Teraz Danske Bank spodziewa się, że w całym 2009 r. PKB Polski wzrośnie o 0,2 proc. Na 2010 r. przewidywany jest wzrost rzędu 0,4 proc. Zdaniem ekonomistów duńskiej instytucji, w I kwartale 2010 r. PKB Polski spadnie o ponad 1 proc. w skali rocznej.
- Spodziewamy się, że spowolnienie utrzyma się przez kilka kwartałów, ponieważ nie widzimy żadnych wyraźnych znaków poprawy ani w konsumpcji prywatnej, ani w inwestycjach – napisał Danske Bank.
Równocześnie jednak jego ekonomiści prognozują, że w najbliższych miesiącach będziemy obserwowali poprawę w przemyśle. "Produkcja przemysłowa w Polsce powinna zacząć rosnąć w IV kwartale" – stwierdzili w opublikowanym dziś raporcie.

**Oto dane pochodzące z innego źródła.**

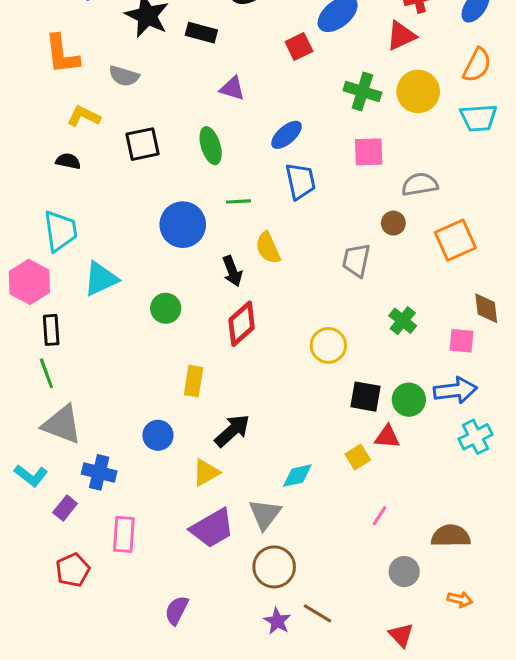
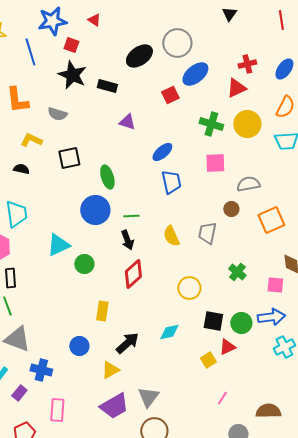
green ellipse: (211, 146) -> (107, 177), moved
green line: (239, 201) -> (131, 216), moved
yellow semicircle: (268, 248) -> (171, 236), moved
cyan triangle: (101, 279) -> (58, 245), moved
red triangle: (387, 437) -> (227, 347), turned -30
cyan diamond: (297, 476) -> (169, 332), moved

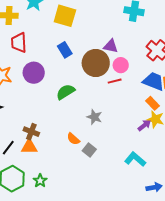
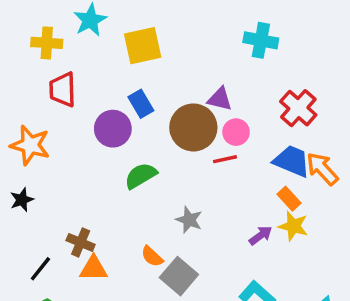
yellow square: (65, 16) -> (143, 46), turned -30
purple circle: (34, 73) -> (113, 129), moved
purple arrow: (144, 125) -> (261, 236), moved
orange triangle: (29, 147) -> (94, 269), moved
gray square: (89, 150) -> (179, 276), size x1.5

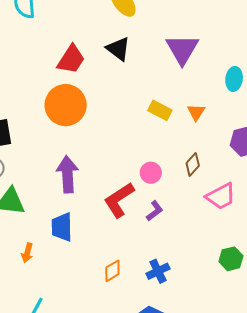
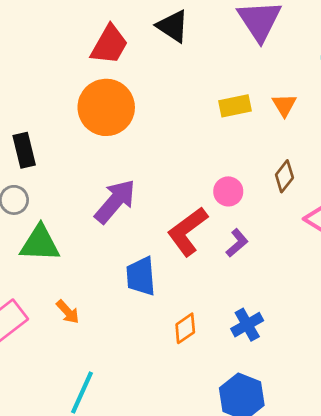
yellow rectangle: (160, 110) -> (235, 106), turned -35
purple arrow: (67, 174) -> (115, 201), turned 48
blue trapezoid: (62, 227) -> (141, 276), moved
orange arrow: (27, 253) -> (68, 312), turned -54

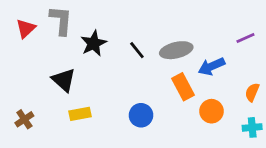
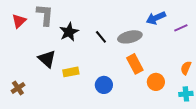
blue arrow: (211, 66) -> (156, 18), moved
yellow rectangle: (80, 114) -> (71, 72), moved

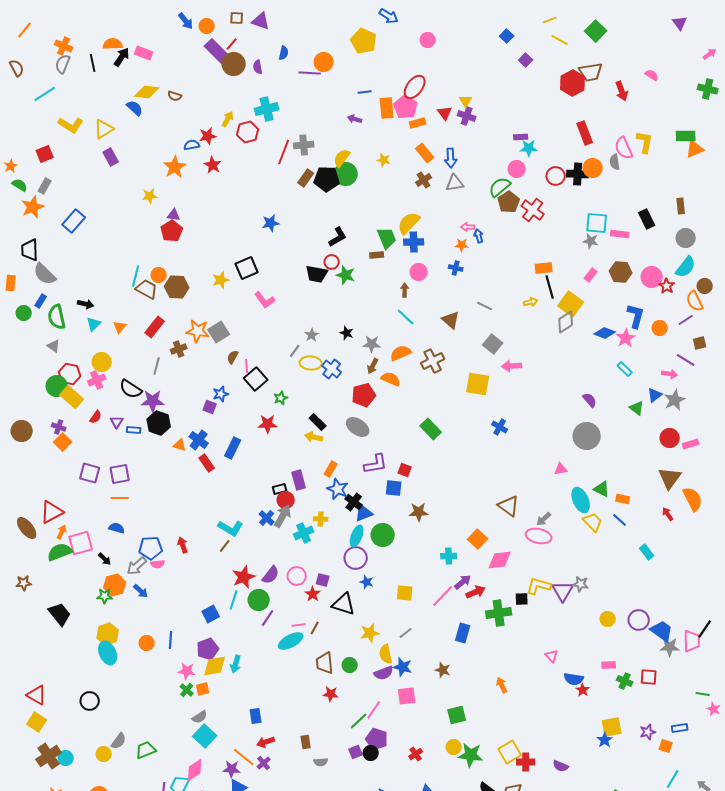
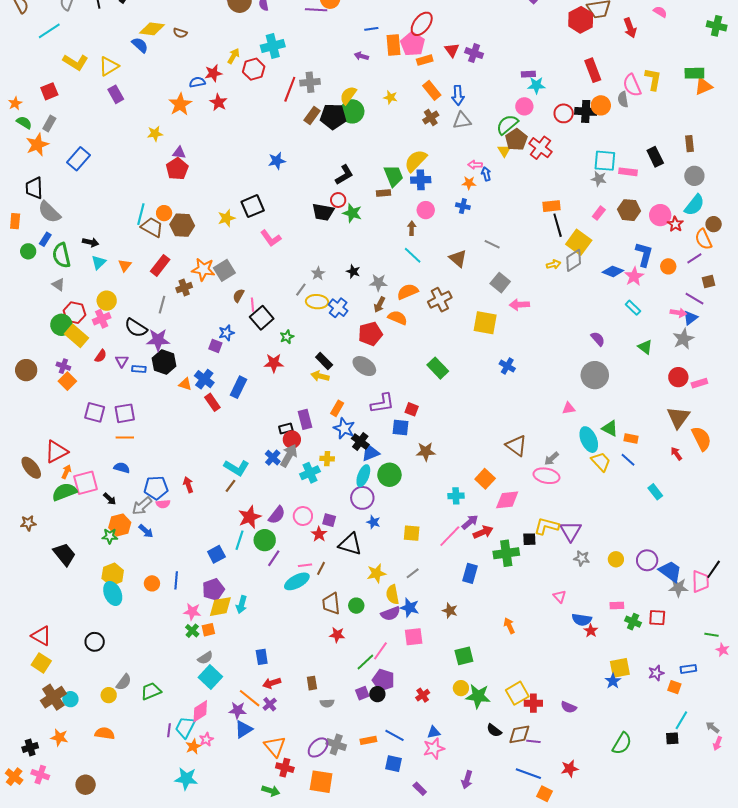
yellow triangle: (466, 101) -> (504, 151), moved
yellow arrow: (531, 302) -> (554, 264), moved
blue triangle: (655, 395) -> (690, 318), moved
gray star: (581, 584) -> (582, 558), moved

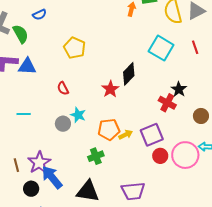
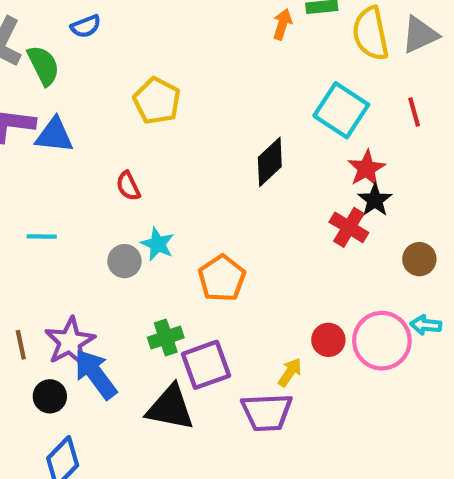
red star: (110, 89) -> (366, 168), moved
orange pentagon: (109, 130) -> (222, 278), turned -30
yellow arrow: (126, 135) -> (290, 372), moved, turned -32
purple square: (152, 135) -> (206, 365), moved
green cross: (96, 156) -> (166, 338), moved

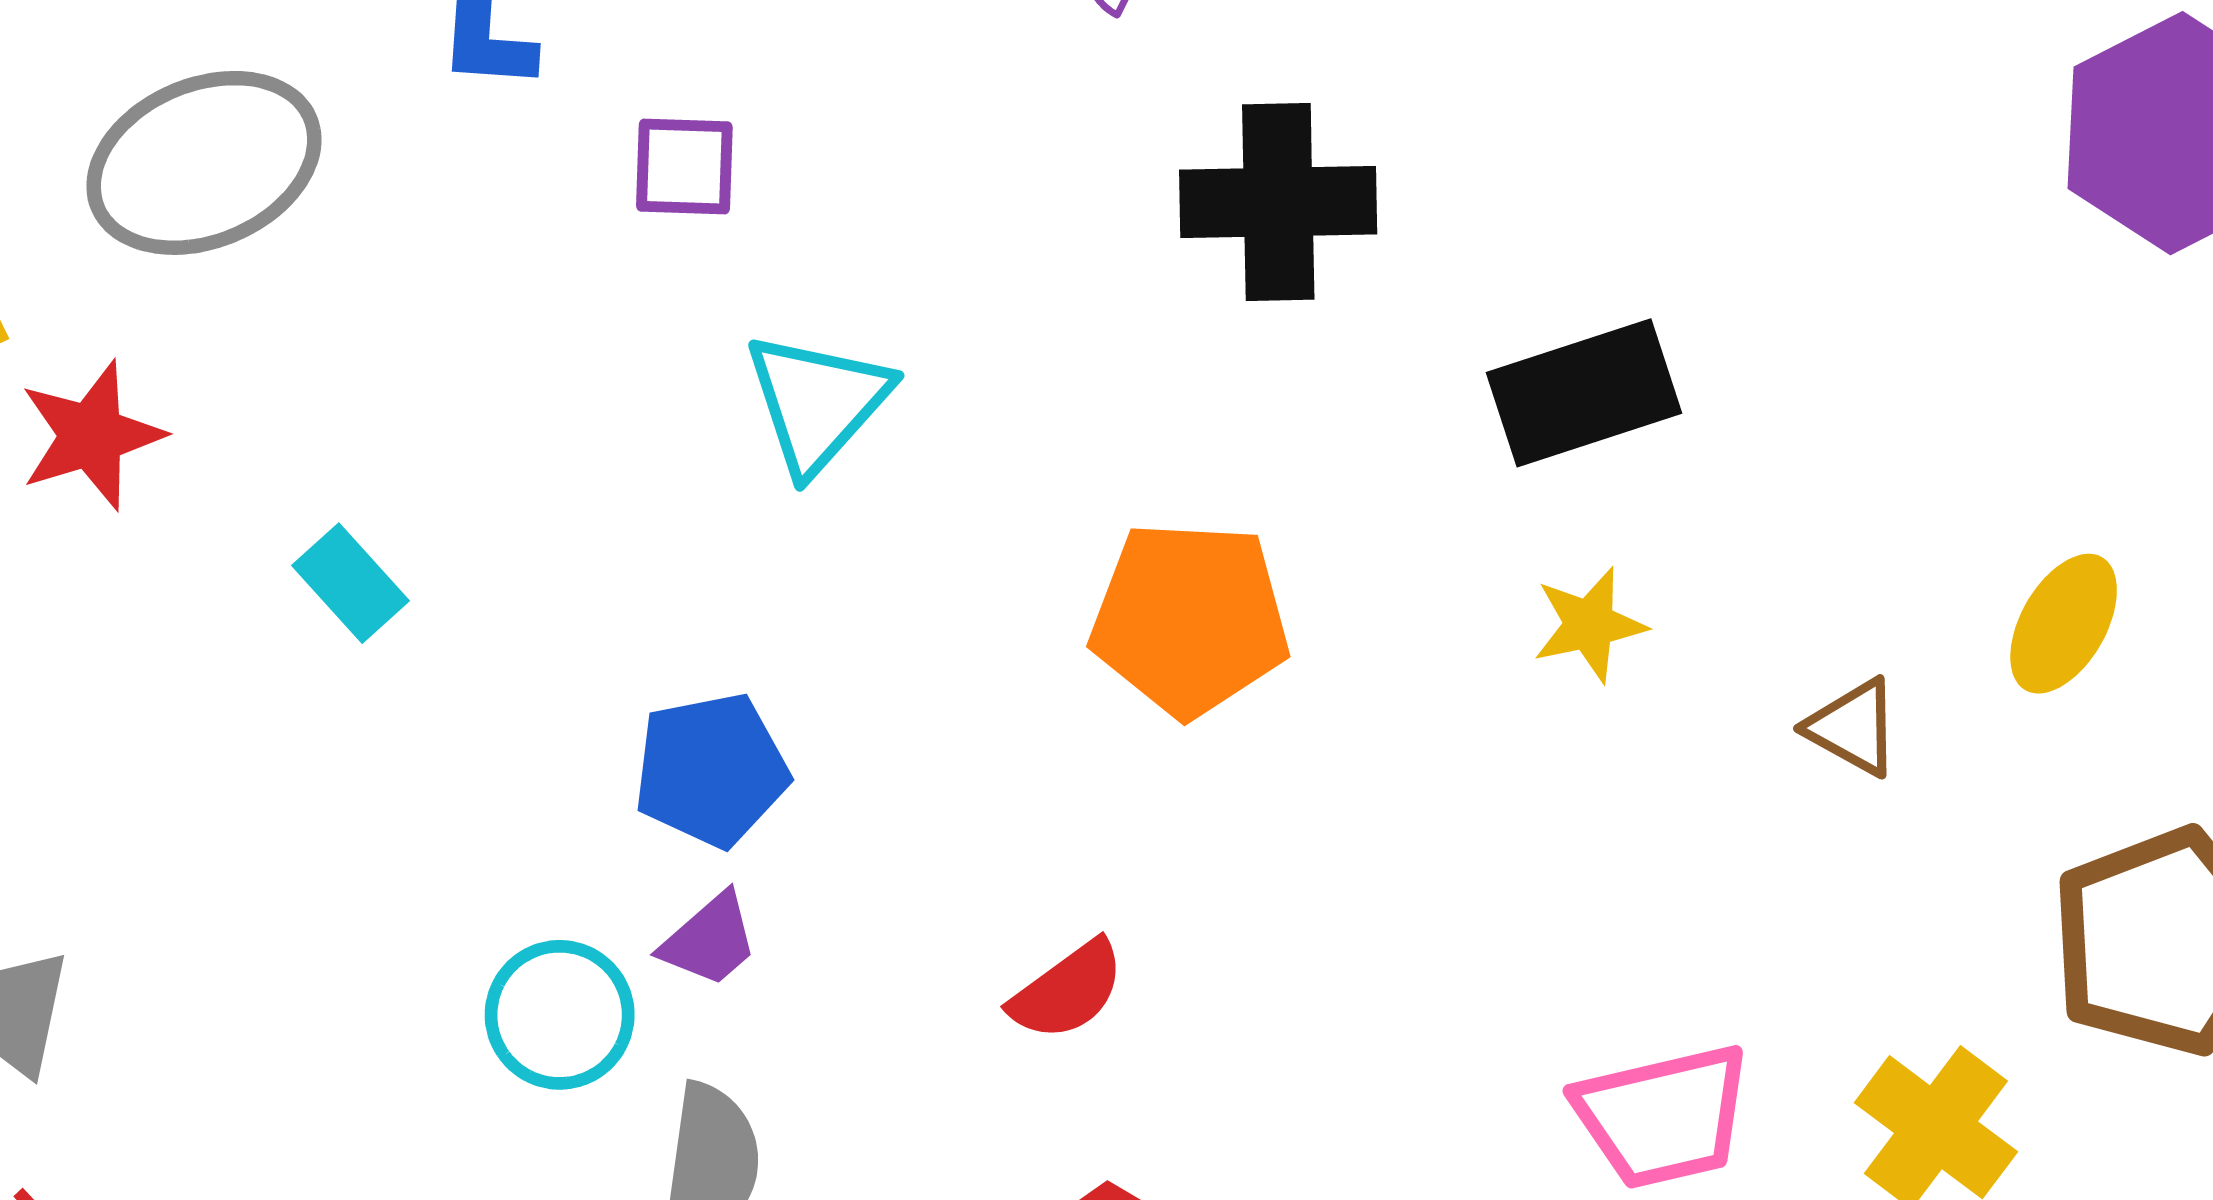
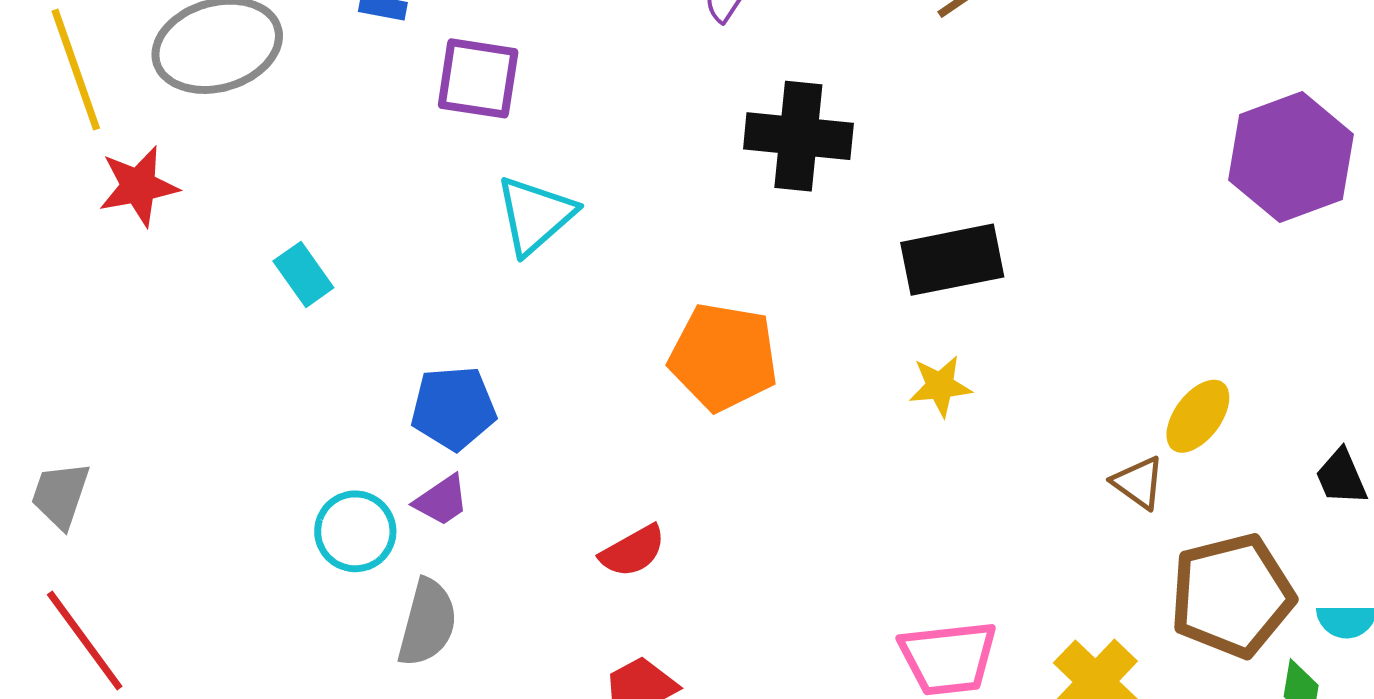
purple square: (684, 167) -> (478, 78), size x1.4
cyan rectangle: (351, 583) -> (303, 274), moved
brown triangle: (1853, 727) -> (1138, 483), moved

Tymczasem na rynku finansowym widać poprawę nastrojów. Straty odrabia polska waluta. Złoty po porannym osłabieniu do 4,2860 za euro umocnił się - przed 15 euro kosztowało 4,2550 zł. Dolar osłabił się z 2,90 zł do 2,88 zł, a frank szwajcarski z 2,82 zł do 2,80 zł.